The first step in creating a semantic function is to augment the grammar file. Here is the simple expression grammar with some semantic functions:

    Z = E ;         function0
    E = E "+" T ;   function1
    E = T ;         function2
    T = T "*" F ;   function3
    T = F ;         function4
    F = "#id" ;     function5
    F = "#int" ;    function6
    

Next, we must implement these functions to perform a task. For our example, we will write these functions to create a post-fix representation of an expression input in in-fix form.

    int function6(STACK *L1) 	// parsers stack is passed as the only argument
    {
    	int top;
    
    	top = L1->top;		// array index to the top of the stack
    	//
    	// now that we know where the top is, we need to look at the rule.
    	// rule F = "#int" has 1 item on it's RHS. So that is the only symbol
    	// that we have to print.
    	// 
    	printf("%s ", L1->Data[top].Symbol);
    	
    	return (0);		// some compilers will complain if we don't do this
    }
    
    int function5(STACK *L1)
    {
    	//
    	// for our example, this function will perform the same task as
    	// funtion6, so we can just call that one.
    	//
    	return function6(L1);
    }
    
    int function4(STACK *L1)
    {
    	// we don't need this function to do anything and could have excluded it
    	// from our grammar.
    	//
    	Return (0);
    }
    
    int function3(STACK *L1)
    {
    	int top;
    
    	top = L1->top;
    	//
    	// looking at the rule, T = T "*" F, we can see that the operator is in top-1
    	// since the operator is the symbol that we want, we have to decrement the
    	// stack top (our local variable) to get it.
    	//
    	top = top - 1;
    	printf("%s ", L1->Data[top].Symbol);
    	
    	return(0);
    }
    
    int function2(STACK *L1)
    {
    	// don't need this function either.
    	//
    	return(0);
    }
    
    int function1(STACK *L1)
    {
    	//
    	// this function is identical to function3. The rule E = E "+" T has the
    	// RHS order and number as function3.
    	//
    	return function3(L1);
    }
    
    int function0(STACK *L1)
    {
    	//
    	// this function will output a single return to end our print string
    	//
    	printf("\n");
    
    	return(0);
    }
    

Running the resulting parser with the input "a + b * 10 + 20" will output "a b 10 * + 20 +".

The semantic functions that you write need not be the only functions in your C file.
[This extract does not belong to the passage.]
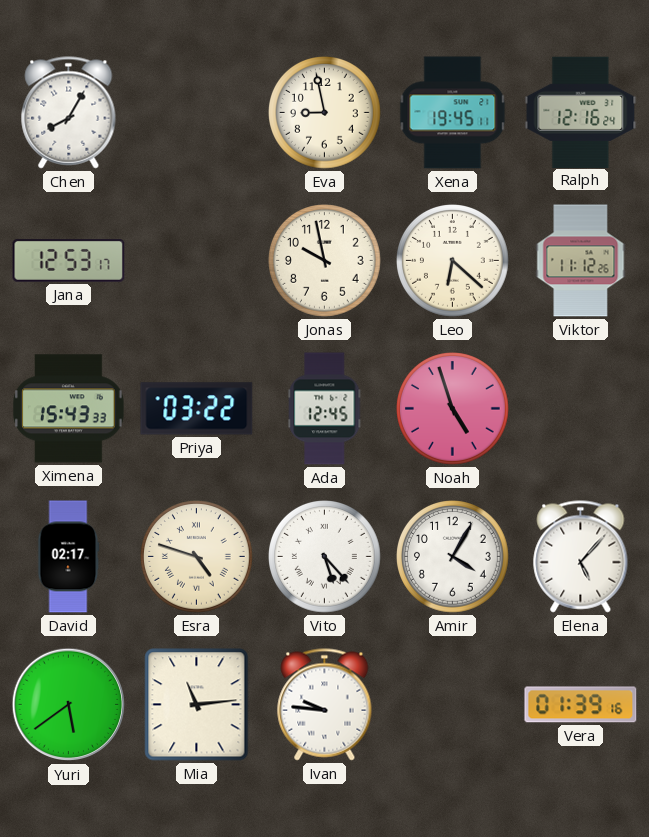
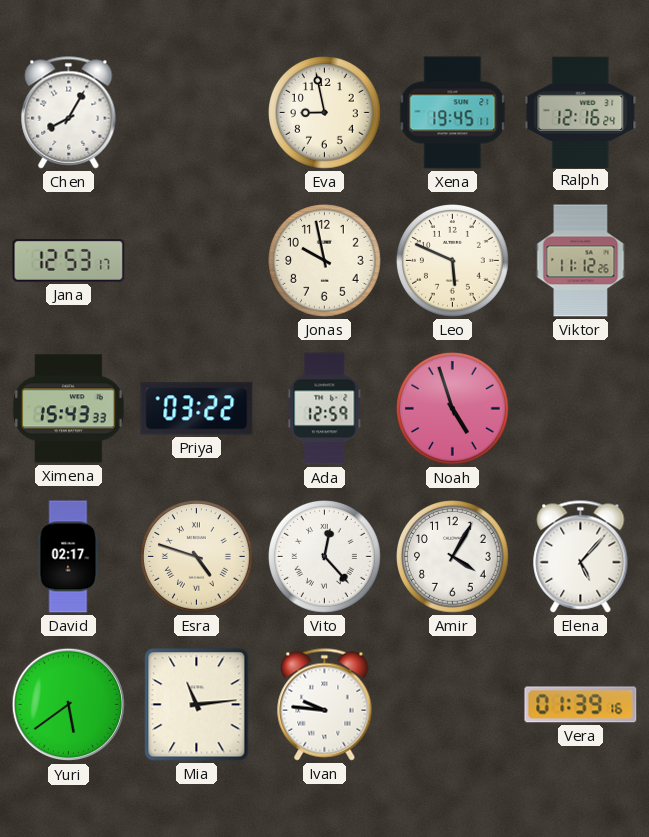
Leo: 6:22 -> 5:49
Ada: 12:45 -> 12:59
Vito: 5:23 -> 12:23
You may add as many support functions as you need. For our next and final example, we implement an abstract syntax tree (AST) using the same grammar, by making calls to support routines not shown (e.g., makeTree() ).

    int function6(STACK *L1)
    {
    	int  top;
    	ITEM item;
    
    	top = L1->top;
    	item = createItem(L1->Data[top].Symbol);
    	pushStack(item);
    	
    	return (0);
    }
    
    int function5(STACK *L1)
    {
    	return function6(L1);
    }
    
    int function4(STACK *L1)
    {
    	Return (0);
    }
    
    int function3(STACK *L1)
    {
    	int  top;
    	ITEM item1, item2, node;
    	char binOp;
    
    	top   = (L1->top) - 1;
    	binOp = *(L1->Data[top].Symbol);	// this is OK since we only have * and -
    	item2 = popStack();
    	item1 = popStack();
    	node  = makeTree(item1, item2, binOp);
    
    	pushStack(node);
    	
    	return(0);
    }
    
    int function2(STACK *L1)
    {
    	return(0);
    }
    
    int function1(STACK *L1)
    {
    	return function3(L1);
    }
    
    int function0(STACK *L1)
    {
    	ITEM rootNode;
    
    	rootNode = popStack();
    	printTree(rootNode);
    
    	return(0);
    }
    

As should be clear by now, semantic functions can significantly extend the parser. You can use them to create data structures as necessary to implement intermediate forms (ASTs, DAGs, three-address code, etc.), or even to implement a code generator which takes the intermediate form as input & generates from it target code. Hence, semantic functions provide sufficient flexibility to allow the parser to metamorphose into whatever compile-related tool is desired, even into a complete compiler.